The demographics of the 9,279 samples tested for the PLEKHS1 C593T and G590A hotspot promoter mutations, along with the proportion with TERT promoter (TERTP) or BRAF p.V600E mutations are shown in Table 1.
PLEKHS1 promoter mutations were positive in 60/9,279 (0.6%) of patient samples. The proportions of each hotspot mutation (C593T and G590A) assessed, and concomitant positive TERTp mutations and BRAF p.V600E mutations are shown in Table 2.
The proportion of PLEKHS1 positive cases was highest in samples with Bethesda VI cytology (Table 3).

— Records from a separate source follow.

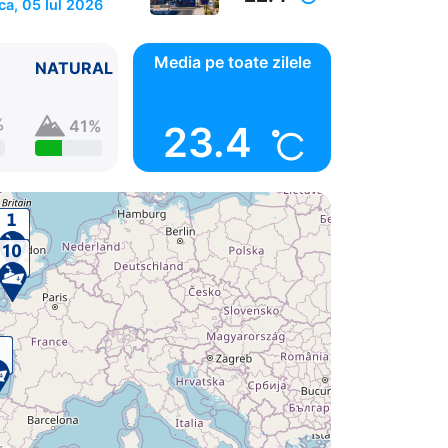
ca, 05 Iul 2026
Media pe toate zilele
NATURAL
%
41%
23.4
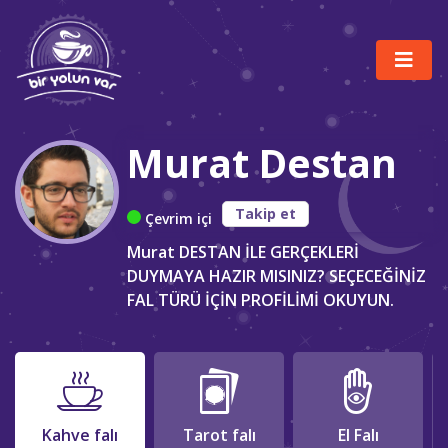
Murat Destan
Takip et
Çevrim içi
Murat DESTAN İLE GERÇEKLERİ
DUYMAYA HAZIR MISINIZ? SEÇECEĞİNİZ
FAL TÜRÜ İÇİN PROFİLİMİ OKUYUN.
Kahve falı
Tarot falı
El Falı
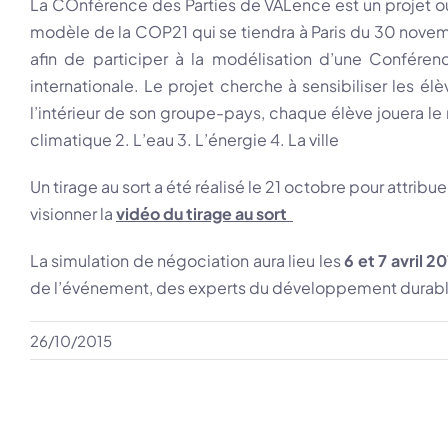
La COnférence des Parties de VALence ​est un projet ou
modèle de la COP21 qui se tiendra à Paris du 30 novem
afin de participer à la modélisation d’une Conféren
internationale. Le projet cherche à sensibiliser les 
l’intérieur de son groupe-pays, chaque élève jouera le
climatique 2. L’eau 3. L’énergie 4. La ville
Un tirage au sort a été réalisé le 21 octobre pour attrib
visionner la
vidéo du tirage au sort
La simulation de négociation aura lieu les
6 et 7 avril 20
de l’événement, des experts ​du développement durable 
26/10/2015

Table 4 shows the case findings for 20 nodules with PLEKHS1 positive mutations (15 from GSC-S ITN and 5 from BV/VI nodules). 40% (6/15) of ITN were malignant and met American Thyroid Association (ATA) criteria for low-risk cancer; 5/6 (83%) had co-alterations: KRAS p.G12D, DICER1 p.E1705K, NRAS p.Q61R + PIK3CA p.E545K + TERT C228T, NRAS p.Q61R, and FGFR2::VCL fusion. 2/9 (22%) benign ITN had co-alterations (PAX8::GLIS3 fusion and NRAS p.Q61R). Only 1/8 (12.5%) ITN with an isolated PLEKHS1 mutation was malignant (minimally invasive oncocytic carcinoma). All 5 BV/VI nodules were malignant and met ATA criteria for high (2), intermediate (1), or low (2) risk cancer.
Conclusion
- PLEKHS1 promoter mutations are rare in thyroid nodules undergoing molecular testing.
- In contrast with data in metastatic PTC, isolated PLEKHS1 mutations detected in ITNs do not predict higher risk of cancer nor aggressive histology as compared with other Afirma GSC-S nodules.
- Further studies are needed to clarify the role of PLEKHS1 promoter mutations in thyroid nodules and differentiated thyroid cancer to harness the full potential of molecular information for improving patient care.